→ ACTION ITEM:
Please set down each entry exactly, omitting any picture it holds.

Page-level text extractions:
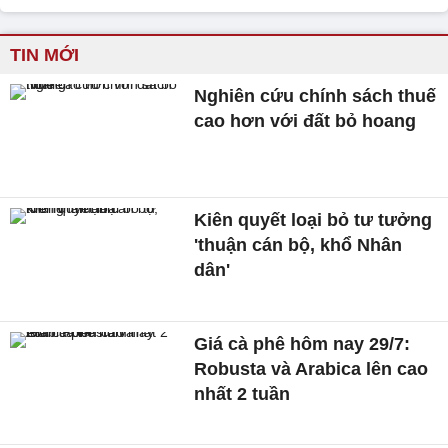
TIN MỚI
Nghiên cứu chính sách thuế
cao hơn với đất bỏ hoang
Kiên quyết loại bỏ tư tưởng
'thuận cán bộ, khổ Nhân
dân'
Giá cà phê hôm nay 29/7:
Robusta và Arabica lên cao
nhất 2 tuần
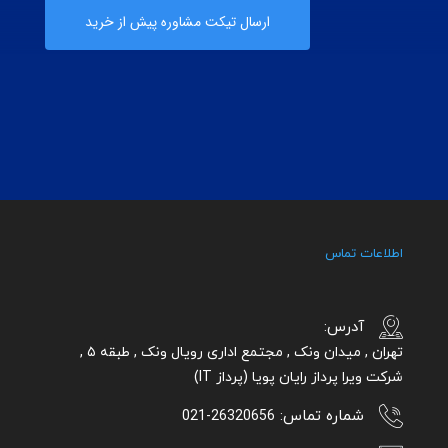
ارسال تیکت مشاوره پیش از خرید
اطلاعات تماس
آدرس:
تهران , میدان ونک , مجتمع اداری رویال ونک , طبقه ۵ ,
شرکت ویرا پرداز رایان پویا (پرداز IT)
شماره تماس:
26320656-021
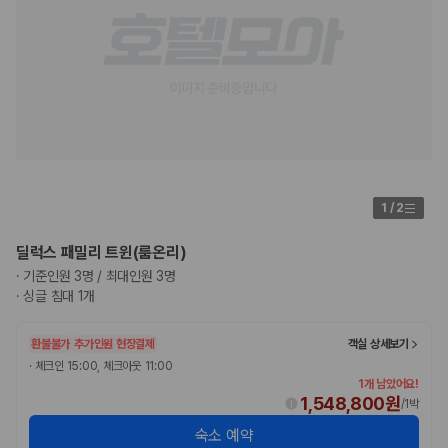
1
/
2
딜럭스 패밀리 트윈(룸온리)
·
기준인원 3명 / 최대인원 3명
·
싱글 침대 1개
환불불가
추가인원 현장결제
객실 상세보기
·
체크인 15:00, 체크아웃 11:00
1개 남았어요!
1,548,800원
/
1박
숙소 예약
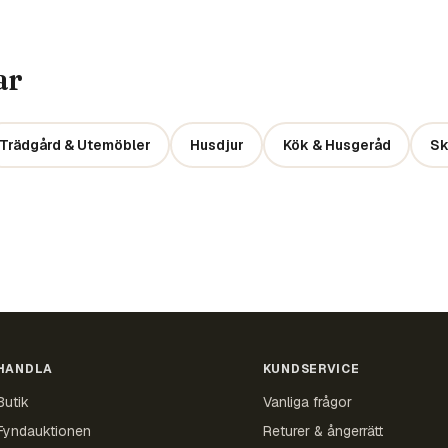
ar
Trädgård & Utemöbler
Husdjur
Kök & Husgeråd
Sk
HANDLA
KUNDSERVICE
Butik
Vanliga frågor
Fyndauktionen
Returer & ångerrätt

→ ANSWER BELOW:
TIN MỚI
Nghiên cứu chính sách thuế
cao hơn với đất bỏ hoang
Kiên quyết loại bỏ tư tưởng
'thuận cán bộ, khổ Nhân
dân'
Giá cà phê hôm nay 29/7:
Robusta và Arabica lên cao
nhất 2 tuần
ارسال تیکت مشاوره پیش از خرید
اطلاعات تماس
آدرس:
تهران , میدان ونک , مجتمع اداری رویال ونک , طبقه ۵ ,
شرکت ویرا پرداز رایان پویا (پرداز IT)
شماره تماس:
26320656-021
1
/
2
딜럭스 패밀리 트윈(룸온리)
·
기준인원 3명 / 최대인원 3명
·
싱글 침대 1개
환불불가
추가인원 현장결제
객실 상세보기
·
체크인 15:00, 체크아웃 11:00
1개 남았어요!
1,548,800원
/
1박
숙소 예약
ar
Trädgård & Utemöbler
Husdjur
Kök & Husgeråd
Sk
HANDLA
KUNDSERVICE
Butik
Vanliga frågor
Fyndauktionen
Returer & ångerrätt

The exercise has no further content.